# [Assigned task]
Copy exactly the lines from the beginning of the data down to and including the line holding "risti Werk) versteht, wird", without any pictures.
** Data section follows **
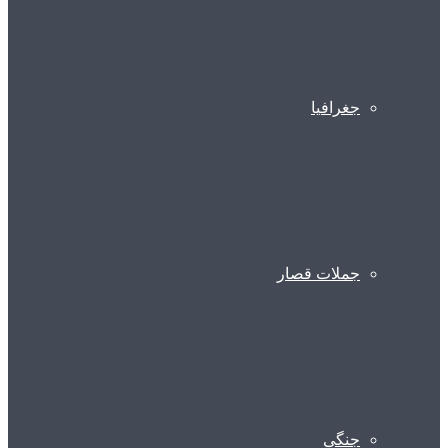
جغرافیا
جملات قصار
جنگی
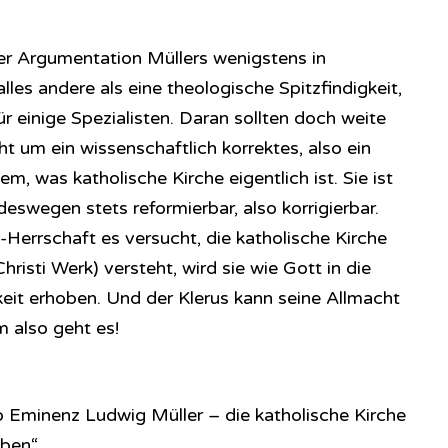
der Argumentation Müllers wenigstens in
lles andere als eine theologische Spitzfindigkeit,
r einige Spezialisten. Daran sollten doch weite
eht um ein wissenschaftlich korrektes, also ein
m, was katholische Kirche eigentlich ist. Sie ist
swegen stets reformierbar, also korrigierbar.
Herrschaft es versucht, die katholische Kirche
risti Werk) versteht, wird sie wie Gott in die
it erhoben. Und der Klerus kann seine Allmacht
 also geht es!
so Eminenz Ludwig Müller – die katholische Kirche
ben“.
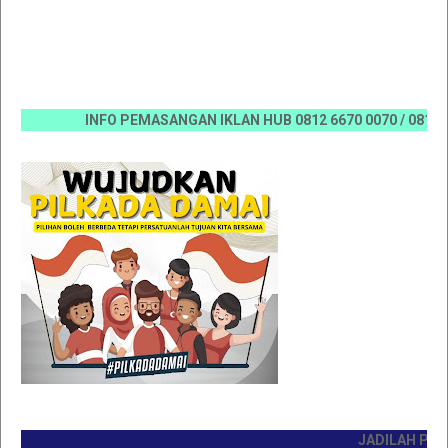
INFO PEMASANGAN IKLAN HUB 0812 6670 0070 / 0811 7673 
JADILAH PEMBACA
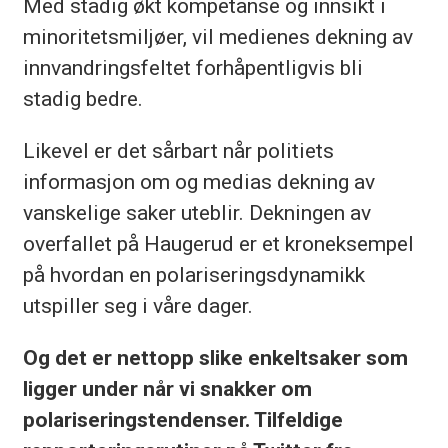
Med stadig økt kompetanse og innsikt i
minoritetsmiljøer, vil medienes dekning av
innvandringsfeltet forhåpentligvis bli
stadig bedre.
Likevel er det sårbart når politiets
informasjon om og medias dekning av
vanskelige saker uteblir. Dekningen av
overfallet på Haugerud er et kroneksempel
på hvordan en polariseringsdynamikk
utspiller seg i våre dager.
Og det er nettopp slike enkeltsaker som
ligger under når vi snakker om
polariseringstendenser. Tilfeldige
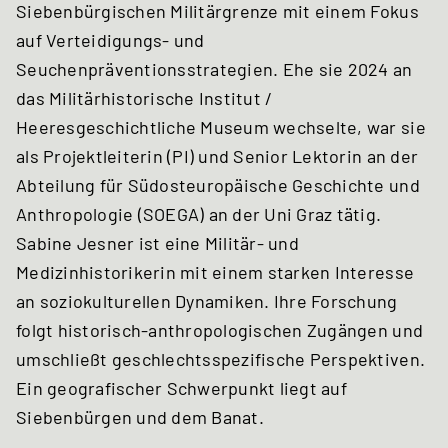
Siebenbürgischen Militärgrenze mit einem Fokus
auf Verteidigungs- und
Seuchenpräventionsstrategien. Ehe sie 2024 an
das Militärhistorische Institut /
Heeresgeschichtliche Museum wechselte, war sie
als Projektleiterin (PI) und Senior Lektorin an der
Abteilung für Südosteuropäische Geschichte und
Anthropologie (SOEGA) an der Uni Graz tätig.
Sabine Jesner ist eine Militär- und
Medizinhistorikerin mit einem starken Interesse
an soziokulturellen Dynamiken. Ihre Forschung
folgt historisch-anthropologischen Zugängen und
umschließt geschlechtsspezifische Perspektiven.
Ein geografischer Schwerpunkt liegt auf
Siebenbürgen und dem Banat.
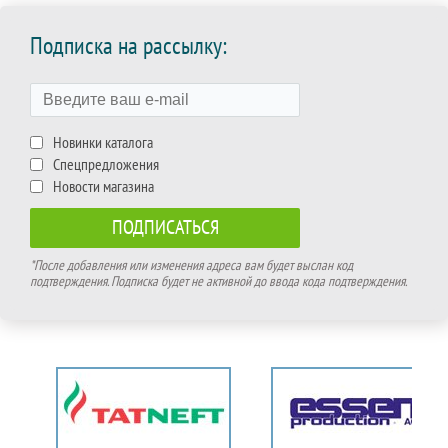
Подписка на рассылку:
Новинки каталога
Спецпредложения
Новости магазина
*После добавления или изменения адреса вам будет выслан код
подтверждения. Подписка будет не активной до ввода кода подтверждения.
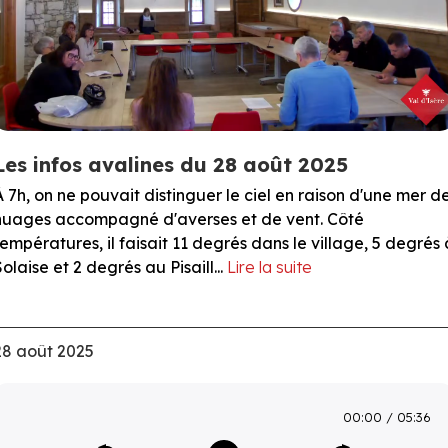
Les infos avalines du 28 août 2025
À 7h, on ne pouvait distinguer le ciel en raison d'une mer d
nuages accompagné d'averses et de vent. Côté
températures, il faisait 11 degrés dans le village, 5 degrés 
Solaise et 2 degrés au Pisaill...
Lire la suite
28 août 2025
00:00
05:36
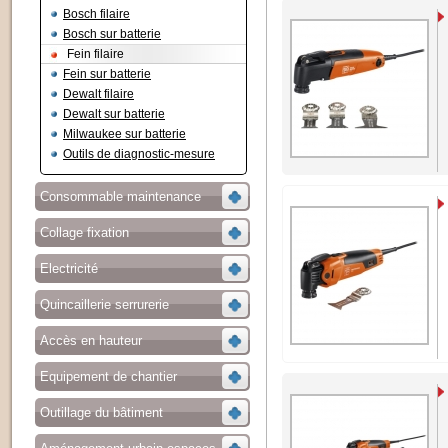
Bosch filaire
Bosch sur batterie
Fein filaire
Fein sur batterie
Dewalt filaire
Dewalt sur batterie
Milwaukee sur batterie
Outils de diagnostic-mesure
Consommable maintenance
Collage fixation
Electricité
Quincaillerie serrurerie
Accès en hauteur
Equipement de chantier
Outillage du bâtiment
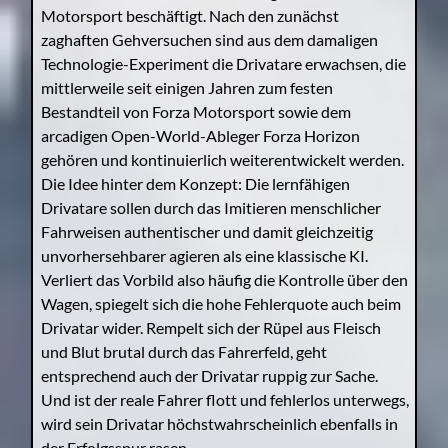
Motorsport beschäftigt. Nach den zunächst
zaghaften Gehversuchen sind aus dem damaligen
Technologie-Experiment die Drivatare erwachsen, die
mittlerweile seit einigen Jahren zum festen
Bestandteil von Forza Motorsport sowie dem
arcadigen Open-World-Ableger Forza Horizon
gehören und kontinuierlich weiterentwickelt werden.
Die Idee hinter dem Konzept: Die lernfähigen
Drivatare sollen durch das Imitieren menschlicher
Fahrweisen authentischer und damit gleichzeitig
unvorhersehbarer agieren als eine klassische KI.
Verliert das Vorbild also häufig die Kontrolle über den
Wagen, spiegelt sich die hohe Fehlerquote auch beim
Drivatar wider. Rempelt sich der Rüpel aus Fleisch
und Blut brutal durch das Fahrerfeld, geht
entsprechend auch der Drivatar ruppig zur Sache.
Und ist der reale Fahrer flott und fehlerlos unterwegs,
wird sein Drivatar höchstwahrscheinlich ebenfalls in
der Erfolgsspur rasen.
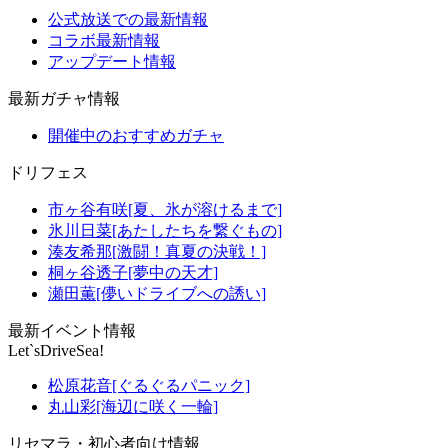
公式放送での最新情報
コラボ最新情報
アップデート情報
最新ガチャ情報
開催中のおすすめガチャ
ドリフェス
市ヶ谷有咲[夏、氷が溶けるまで]
氷川日菜[あたしたちを繋ぐもの]
湊友希那[激闘！真夏の決戦！]
桐ヶ谷透子[夢中の天才]
瀬田薫[儚いドライブへの誘い]
最新イベント情報
Let`sDriveSea!
松原花音[ぐるぐるパニック]
丸山彩[海辺に咲く一輪]
リセマラ・初心者向け情報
** End of Data section **
# [Answer box]
جغرافیا
جملات قصار
جنگی
der Argumentation Müllers wenigstens in
lles andere als eine theologische Spitzfindigkeit,
r einige Spezialisten. Daran sollten doch weite
eht um ein wissenschaftlich korrektes, also ein
m, was katholische Kirche eigentlich ist. Sie ist
swegen stets reformierbar, also korrigierbar.
Herrschaft es versucht, die katholische Kirche
risti Werk) versteht, wird sie wie Gott in die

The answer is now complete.